5 Questions with Gavin Chanin of Chanin Wine Co.

Chanin Wine CompanyI had quite a great time while moderating and tasting my way through the very cool California Pinot Noir: In Pursuit of Balance (Twitter) event, back in late March.  It was there during the trade tasting at Rn74 (Twitter) that I had the great pleasure of trying two Pinots from a young winemaker by the name of Gavin Chanin, winemaker and proprietor of his relatively new, Chanin Wine Company (Twitter, WineLog).  After getting to know a bit about Chanin while at the event, I resolved to find out more about this fresh winemaking personality and his myriad of fine vineyard connections and non-wine, artistic leanings.

1. Ward (Twitter)/VinopanionWineLog (Twitter): You have a bit more of an old school philosophy about your wines, despite making Pinot in California. Could you explain more about what you’re striving for with each vintage of your Chardonnay and Pinot Noir?

Gavin Chanin - Chanin Wine Company Gavin Chanin (Twitter, WineLog): My wines are generally lower in alcohol and higher in acidity that what has recently been coming from California. I strive to make wines that have balance, energy, ageability and most importantly wines that are delicious. To do this in California I think you need to eliminate hot, alcoholic, fruity wines that show little about the place they were grown. I am fascinated with this idea that certain vineyards are so unique that they leave recognizable characteristics in the finished wines years and years down the road. In my experience, Pinot Noir and Chardonnay are most sensitive to changes in soil, and climate and thus a great place to explore the idea further.

2. Ward (Twitter)/VinopanionWineLog (Twitter): Despite your decidedly youthful age, you’ve thrown down some serious wine time, working vintages at such legends as Au Bon Climat, Qupé and a few others around the world.

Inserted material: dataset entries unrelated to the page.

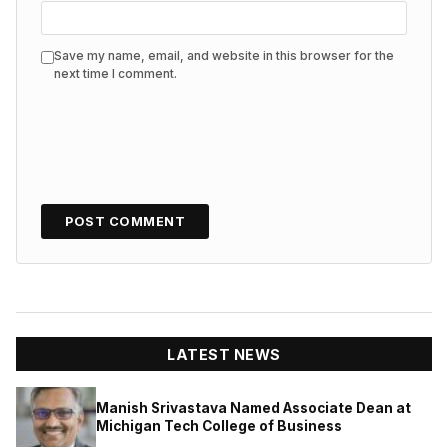
Save my name, email, and website in this browser for the
next time I comment.
LATEST NEWS
Manish Srivastava Named Associate Dean at
Michigan Tech College of Business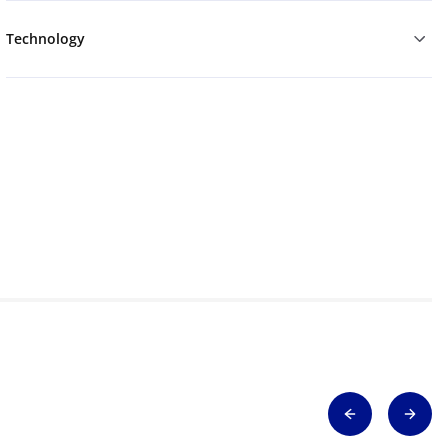
Technology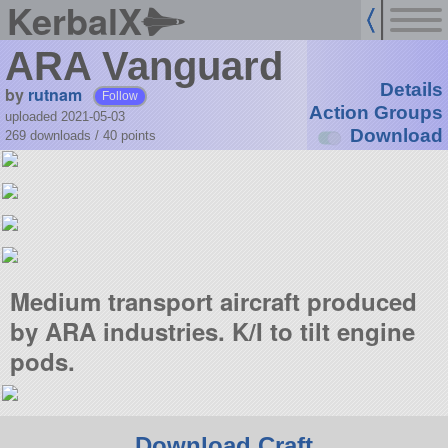
KerbalX
ARA Vanguard
Details
by
rutnam
Follow
Action Groups
uploaded 2021-05-03
Download
269 downloads /
40
points
Medium transport aircraft produced
by ARA industries. K/I to tilt engine
pods.
Download Craft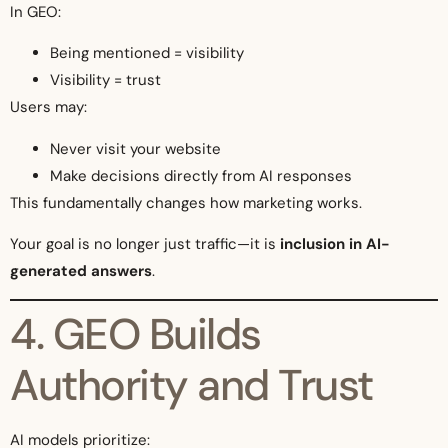
In GEO:
Being mentioned = visibility
Visibility = trust
Users may:
Never visit your website
Make decisions directly from AI responses
This fundamentally changes how marketing works.
Your goal is no longer just traffic—it is
inclusion in AI-
generated answers
.
4. GEO Builds
Authority and Trust
AI models prioritize: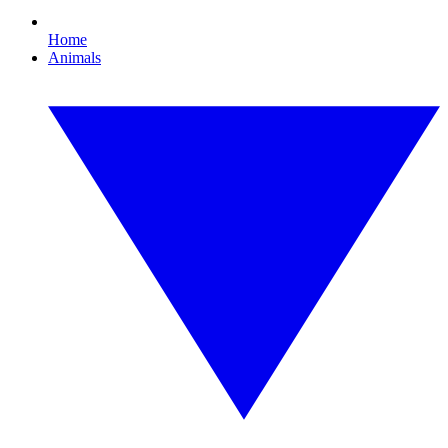
Home
Animals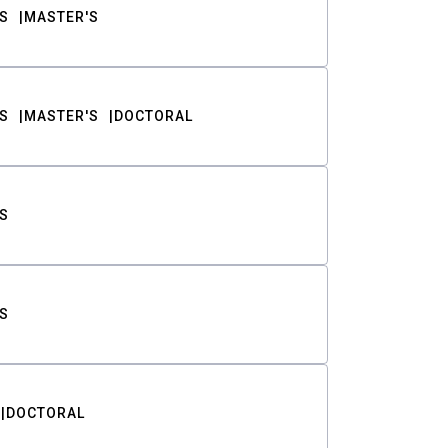
S
MASTER'S
S
MASTER'S
DOCTORAL
S
S
DOCTORAL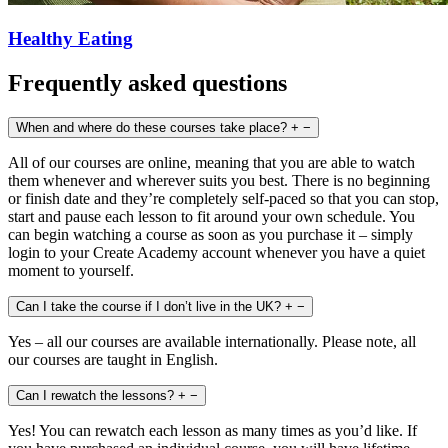
Healthy Eating
Frequently asked questions
When and where do these courses take place?
+
−
All of our courses are online, meaning that you are able to watch
them whenever and wherever suits you best. There is no beginning
or finish date and they’re completely self-paced so that you can stop,
start and pause each lesson to fit around your own schedule. You
can begin watching a course as soon as you purchase it – simply
login to your Create Academy account whenever you have a quiet
moment to yourself.
Can I take the course if I don’t live in the UK?
+
−
Yes – all our courses are available internationally. Please note, all
our courses are taught in English.
Can I rewatch the lessons?
+
−
Yes! You can rewatch each lesson as many times as you’d like. If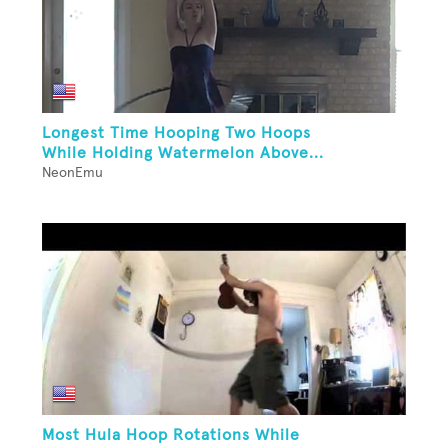
Longest Time Hooping Two Hoops
While Holding Watermelon Above...
NeonEmu
Most Hula Hoop Rotations While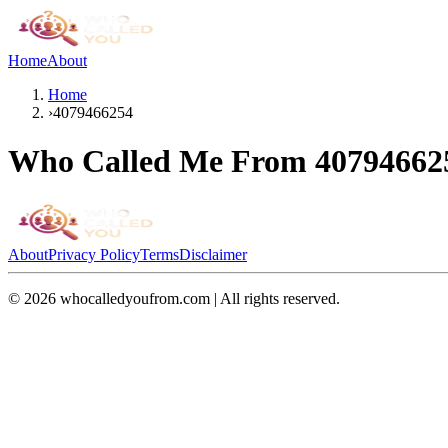
Home
About
Home
›
4079466254
Who Called Me From
40794662
About
Privacy Policy
Terms
Disclaimer
©
2026
whocalledyoufrom.com | All rights reserved.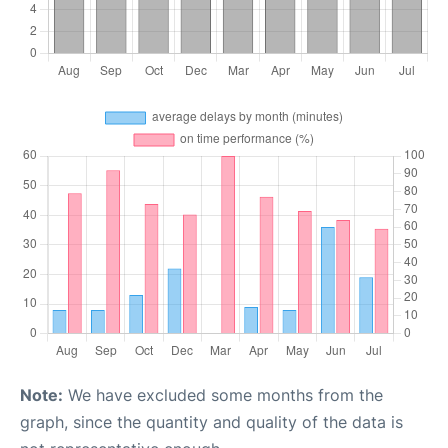
Note:
We have excluded some months from the
graph, since the quantity and quality of the data is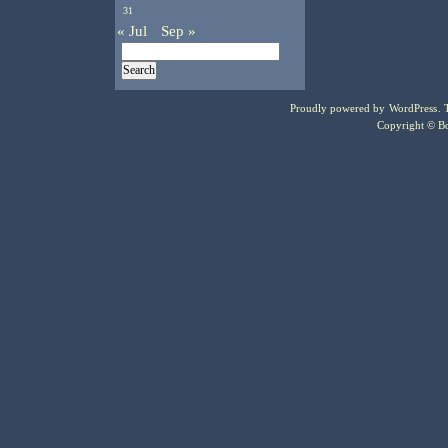
31
« Jul
Sep »
Proudly powered by
WordPress
.
Copyright © Bo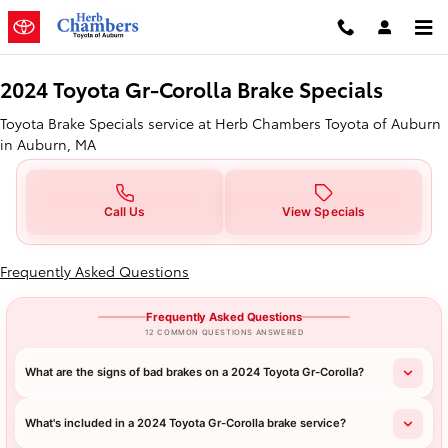
2024 Toyota Gr-Corolla Brake Spe
Skip to main content
2024 Toyota Gr-Corolla Brake Specials
Toyota Brake Specials service at Herb Chambers Toyota of Auburn
in Auburn, MA
Call Us
View Specials
Frequently Asked Questions
Frequently Asked Questions
12 COMMON QUESTIONS ANSWERED
What are the signs of bad brakes on a 2024 Toyota Gr-Corolla?
What's included in a 2024 Toyota Gr-Corolla brake service?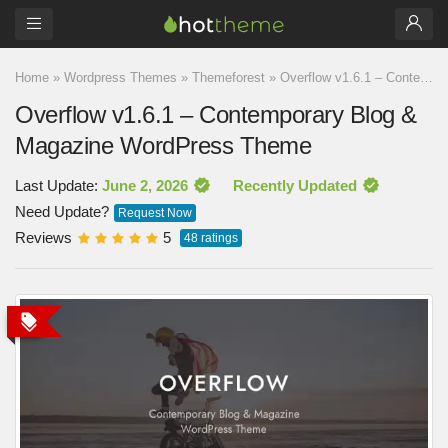
Home
»
Wordpress Themes
»
Themeforest
»
Overflow v1.6.1 – Contemporary Blog & Magazine WordPress Theme
Overflow v1.6.1 – Contemporary Blog &
Magazine WordPress Theme
Last Update:
June 2, 2026
Recently Updated
Need Update?
Request Now
Reviews
5
48
ratings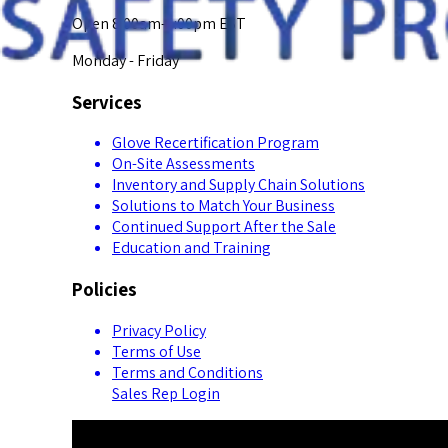
Open 8:00am-5:00pm EST
Monday - Friday
Services
Glove Recertification Program
On-Site Assessments
Inventory and Supply Chain Solutions
Solutions to Match Your Business
Continued Support After the Sale
Education and Training
Policies
Privacy Policy
Terms of Use
Terms and Conditions
Sales Rep Login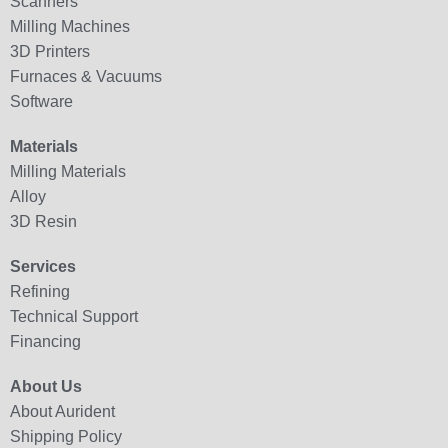
Scanners
Milling Machines
3D Printers
Furnaces & Vacuums
Software
Materials
Milling Materials
Alloy
3D Resin
Services
Refining
Technical Support
Financing
About Us
About Aurident
Shipping Policy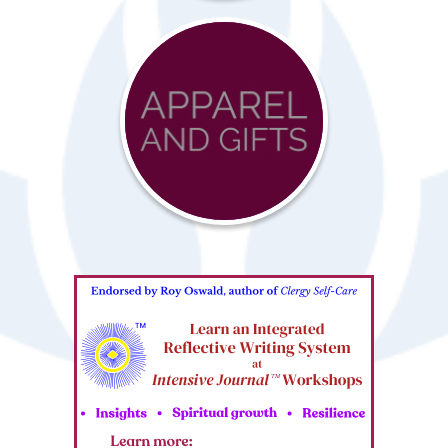
Advocacy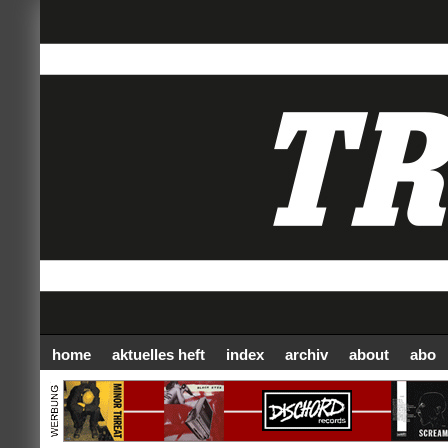
home
aktuelles heft
index
archiv
about
abo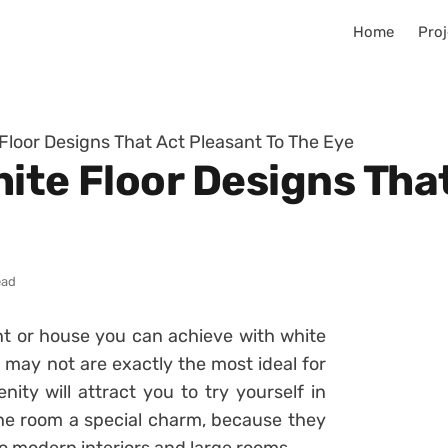
Home
Proj
 Floor Designs That Act Pleasant To The Eye
ite Floor Designs Tha
ead
nt or house you can achieve with white
s may not are exactly the most ideal for
ity will attract you to try yourself in
the room a special charm, because they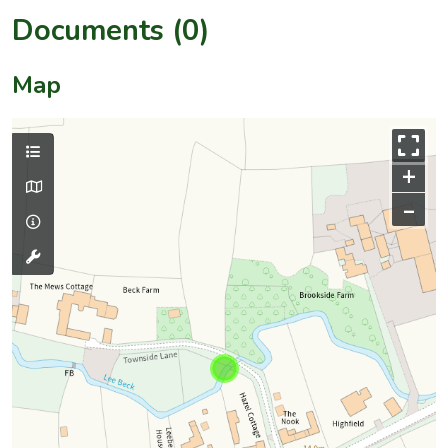
Documents (0)
Map
+
–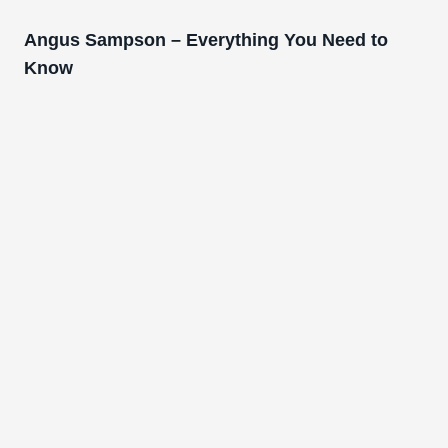
Angus Sampson – Everything You Need to
Know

How did you get into wine so quickly and can I have your hookups (j/k)?

Chanin Wine Company Gavin Chanin (Twitter, WineLog): I worked my first harvest a few months after my high school graduation. I though winemaking really sounded cool so when to opportunity came up to make wine for a summer I jumped on it. I ended up falling in love with wine really quickly. I worked the next two vintages in California before taking a year off of school and working in south Africa and New Zealand. This will be my eighth vintage in California and my 11th harvest overall.

3. Ward (Twitter)/VinopanionWineLog (Twitter): Out of the vintages listed above, which one has been your favorite and why?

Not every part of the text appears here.